Computer science MSc curriculum structure
The Computer Science online MSc curriculum is made of 13 units totalling to 180 credits. Each unit teaches you the technical skills to develop a digital career.
Students have between two years and three months and five years to successfully complete all of the units, including a final research-based project. Students in receipt of a Postgraduate Loan must complete the course in three years. Each 10 credit unit is 8 weeks in duration, and the units are run consecutively. Over the year, there are three short breaks – in December, April, and August.
The course begins with an induction to help you get to know the faculty team, your fellow students and the virtual online environment.
Occasionally we make changes to our programmes in response to, for example, feedback from students, developments in research and the field of studies, and the requirements of accrediting bodies. You will be advised of any significant changes to the advertised programme, in accordance with our Terms and Conditions.
Computer science online course units
Click on each unit in the computer science course list to view a brief description and learning outcomes.
Units
This unit introduces students to the development of computer software, including problem analysis, establishing requirements, designing, implementing, and evaluating. This is a practical unit which will set up students with the programming skills that will be used in later units.
You’ll learn to:
- Describe the design of a computer program separately from its implementation
- Explain the basic concepts of procedural and object-orientated programming in the design and implementation of computer programs
- Explain debugging and testing methods and how they contribute to robust code
- Design, construct and evaluate simple data structures and algorithms
- Plan, organise and implement program code to support reuse and maintainability of the software (project)

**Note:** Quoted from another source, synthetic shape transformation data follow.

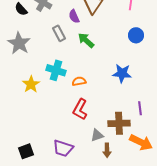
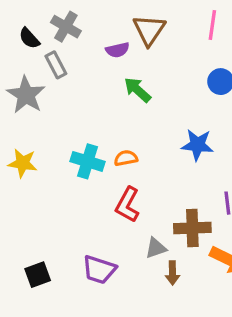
purple semicircle: (74, 16) -> (117, 50), turned -80
gray rectangle: (59, 33) -> (56, 65), moved
cyan cross: (56, 70) -> (88, 161), moved
yellow star: (31, 84) -> (23, 163), moved, turned -30

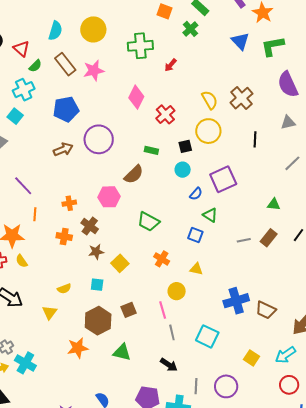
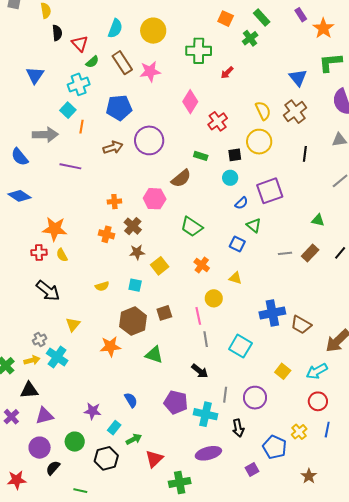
blue triangle: (240, 41) -> (298, 78), moved
purple line: (23, 186) -> (70, 166), moved, turned -40
orange line: (35, 214) -> (81, 127), moved
yellow triangle: (50, 312) -> (73, 324), moved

- Provide a critical review of software in terms of quality, design, reuse and robustness, and offer solutions to correct issues encountered
Topics covered in this unit may include (but are not limited to) the following:
- An introduction to a programming language such as Java or C
- Procedural Control: Introduction to procedural system development. Discussion of control structures: sequence, selection, iteration and recursion.
- Objects: Introduction to object-oriented system development. Introduction of objects and classes, inheritance, and polymorphism. Comparison of procedural and object programming.

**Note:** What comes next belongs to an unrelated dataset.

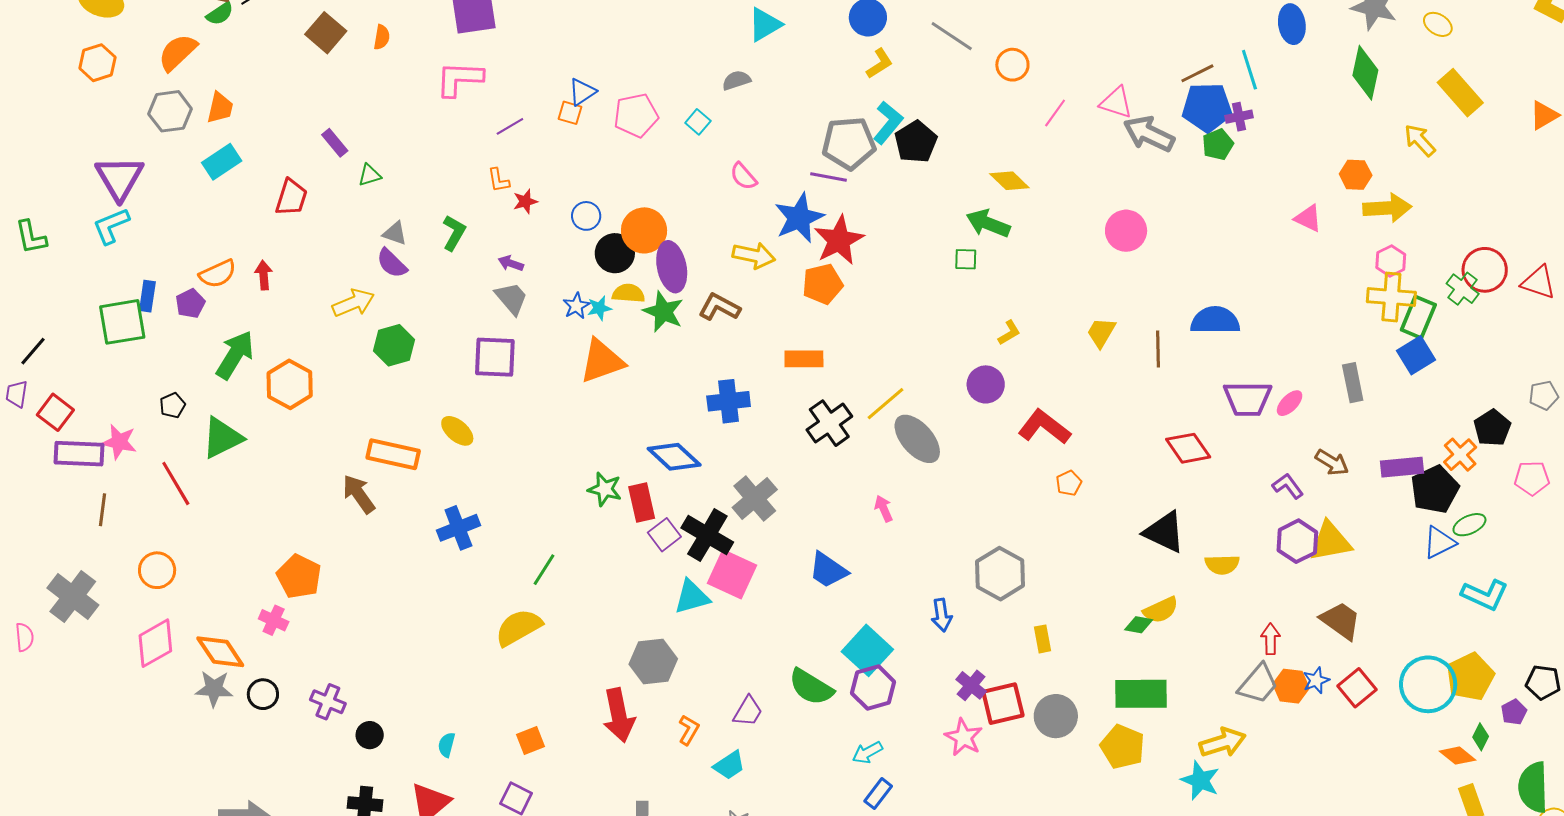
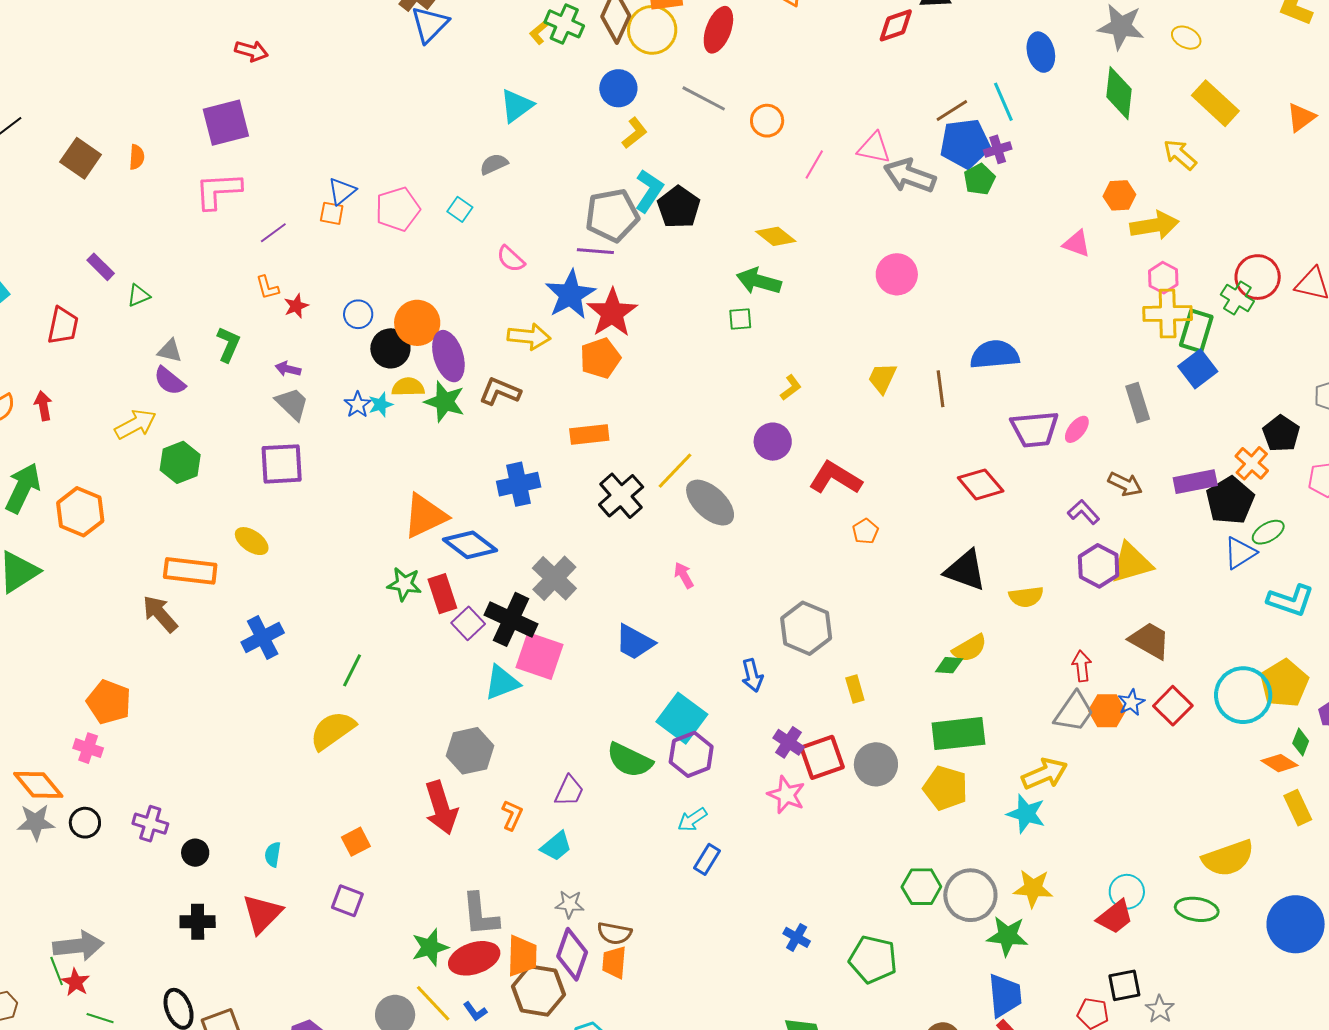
orange triangle: (602, 361) -> (425, 516), moved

- Introductions to scope and extent, abstract data types. Design methods for such systems.
In this unit, students examine how problems are analysed to create requirements specifications, how systems are designed through abstract models, how to plan, test, and maintain software, and how to organise these processes into a software life cycle. They will learn how software engineering is a collaborative process that involves conversations, not just with clients, but with fellow engineers too. Students will learn to think about the software they are producing and to build functioning teams that can work together to deliver software to clients. There will be content about implementation in general, and we will talk about program design from an object-oriented perspective.
You’ll learn to:
- Identify issues and appropriate solutions for the design and implementation of complex software problems
- Perform evaluations of design solutions to determine if they are fit for purpose
- Demonstrate an understanding of the principles of software development paradigms and their relationship to the appropriateness of an eventual software solution
- Critically evaluate and contrast contemporary software engineering paradigms for defined software engineering problems, given a set of relevant development constraints
Topics covered in this unit may include (but are not limited to) the following:
- The building blocks of software
- Software design paradigms: Waterfall, Iterative, Agile, (for example: Scrum, XP, Kanban), Test-Driven Development (TDD)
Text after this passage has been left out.